To explore these challenges further, our executive search team at Sportsology Group held a roundtable discussion with HR leaders from across the major US sports leagues and European Soccer with the focus of navigating the challenges that are associated with attracting, developing, and retaining talent in the current climate. As the compensation expectations continue to increase, we found that HR departments are seeing their salary budgets increasing, so alternative measures are being taken. Ultimately, when the compensation lever can no longer be pulled, organizations can still excel in this competitive talent market by employing alternative strategies.

HR Strategies to Respond

From the discussion and Sportsology Groups research, we have identified three strategies for HR leaders to pursue in response to the growing demands of the talent market:

  1. Implement strategic workforce planning

  2. Begin succession planning to prioritize talent development and key hires

  3. Monitor and evaluate workforce performance to keep the strategy effective as the workforce evolves

Strategic Workforce Planning

Between turnover and fluctuations in the job market, knowing where to start when attracting new talent in an organization can be challenging, but HR leaders can position their organization competitively to attain talent by taking proactive steps through the process of strategic workforce planning.

Strategic workforce planning is designed for HR to assess the current, and forecast the future, quality and quantity of talent needed in the organization. HR Leaders can benefit from yearly workforce planning reviews to ensure that departments proactively plan for organizational needs and avoid disruption at key moments in the year. This can also help prevent organizations from employee burnout and minimize knowledge or capability gaps.

Reliable workforce planning allows organizations and HR to focus on building and growing talent, sustaining culture, reducing future costs, and allowing teams to continue driving towards strategic objectives without business disruption.

In order to plan effectively, HR leaders need three key pieces of information:

  • The organization's goals and objectives: Workforce planning starts with a clear understanding of the organization's short-term and long-term goals, as well as the skills and competencies needed to achieve them.

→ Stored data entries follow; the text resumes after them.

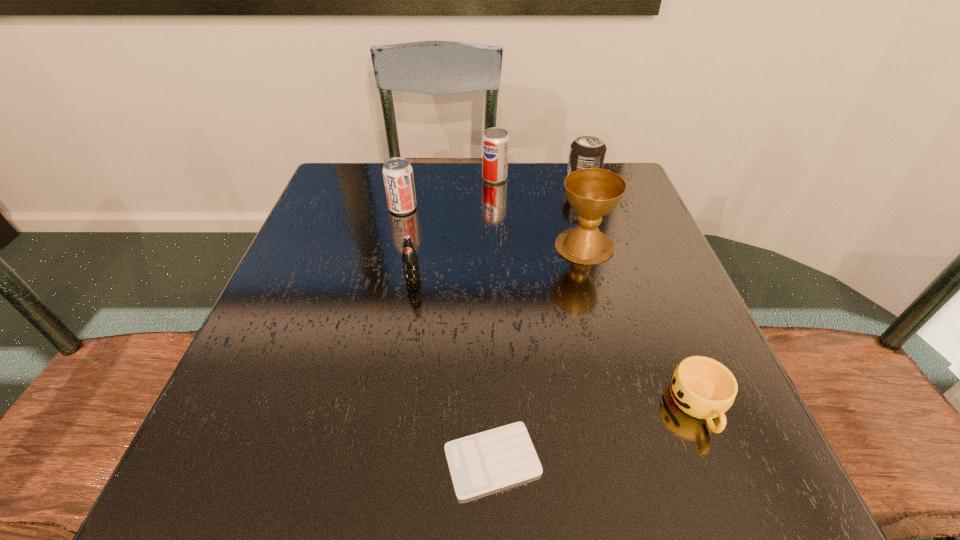 Find the location of a particular element. This screenshot has height=540, width=960. the tallest object is located at coordinates [592, 192].

Identify the location of chalice. The image size is (960, 540). (592, 192).

The height and width of the screenshot is (540, 960). I want to click on the second pop from right to left, so click(495, 141).

In order to click on the leftmost pop in this screenshot , I will do [397, 172].

This screenshot has height=540, width=960. Identify the location of the fifth nearest object. (397, 172).

In order to click on the rightmost pop in this screenshot , I will do `click(588, 150)`.

Identify the location of the third nearest object. (410, 260).

Locate an element on the screen. The width and height of the screenshot is (960, 540). the nearest pop is located at coordinates (410, 260).

In order to click on the second shortest object in this screenshot , I will do `click(702, 387)`.

In order to click on the shortest object in this screenshot , I will do [483, 462]. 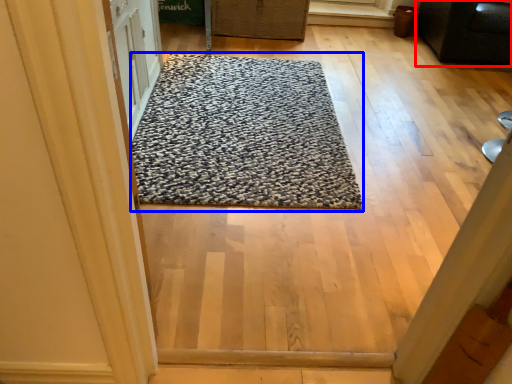 Question: Which object appears farthest to the camera in this image, furniture (highlighted by a red box) or mat (highlighted by a blue box)?

Choices:
 (A) furniture
 (B) mat

Answer: (A) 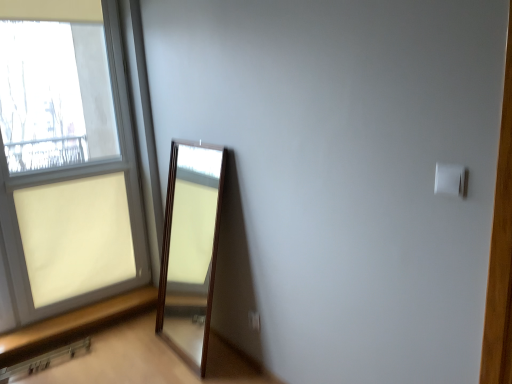 Question: From the image's perspective, is white plastic light switch at upper right positioned above or below brown wooden window sill at lower left?

Choices:
 (A) below
 (B) above

Answer: (B)

Question: From a real-world perspective, is white plastic light switch at upper right positioned above or below brown wooden window sill at lower left?

Choices:
 (A) above
 (B) below

Answer: (A)

Question: Considering the real-world distances, which object is farthest from the matte glass window at left?

Choices:
 (A) white plastic light switch at upper right
 (B) white plastic electric outlet at lower center
 (C) brown wooden window sill at lower left

Answer: (A)

Question: Which object is the closest to the matte glass window at left?

Choices:
 (A) white plastic light switch at upper right
 (B) white plastic electric outlet at lower center
 (C) brown wooden window sill at lower left

Answer: (C)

  • Benchmarking data on salaries within region and league: Utilizing a diverse set of data sources to make informed decisions about compensation and benefits packages to ensure compensation is appropriate for your market and target hires.

  • A current state workforce analysis: This involves assessing the current workforce to identify strengths, weaknesses, and potential skill gaps. This analysis should consider factors such as age, gender, tenure, education, and performance.

With this information, HR leaders can effectively plan and budget for the talent required to reach the organization's goals.

Succession Planning to prioritize talent development and key hires

HR leaders are experiencing a need to fill important talent gaps as attrition rises. A McKinsey survey identified that of the employees who plan to leave their jobs in the short term, “the main reasons are the same across age groups: inadequate compensation, lack of career development and advancement, and uncaring leadership.” When there is high turnover among employees sitting in mid-level management, there is no one to fill the roles of senior leadership as they exit the organization. Employers then need to fill these gaps either with strategic hires or through their existing pipeline of talent. Ideally leaders can turn to existing employees who have been developed within the organization to reduce the loss of intellectual property associated with key-person risk. Key-person risk is when significant organizational knowledge, visibility, status or performance rely on a single individual, so when these senior leaders retire or leave their roles a high burden is placed on the broader organization.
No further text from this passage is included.